* **Task brief**:
Output a character-exact copy of the data, images removed.
===== Exercise data =====
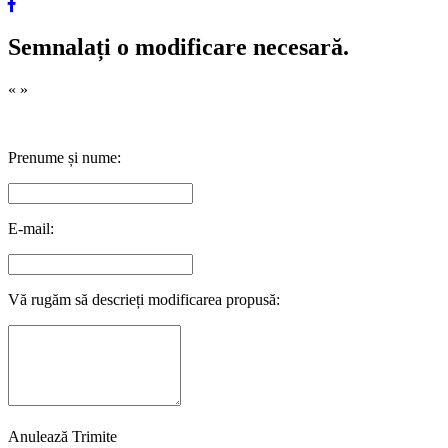
Semnalați o modificare necesară.
«
»
Prenume și nume:
E-mail:
Vă rugăm să descrieți modificarea propusă:
Anulează
Trimite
=====
* **Solution below**:
Semnalați o modificare necesară.
«
»
Prenume și nume:
E-mail:
Vă rugăm să descrieți modificarea propusă:
Anulează
Trimite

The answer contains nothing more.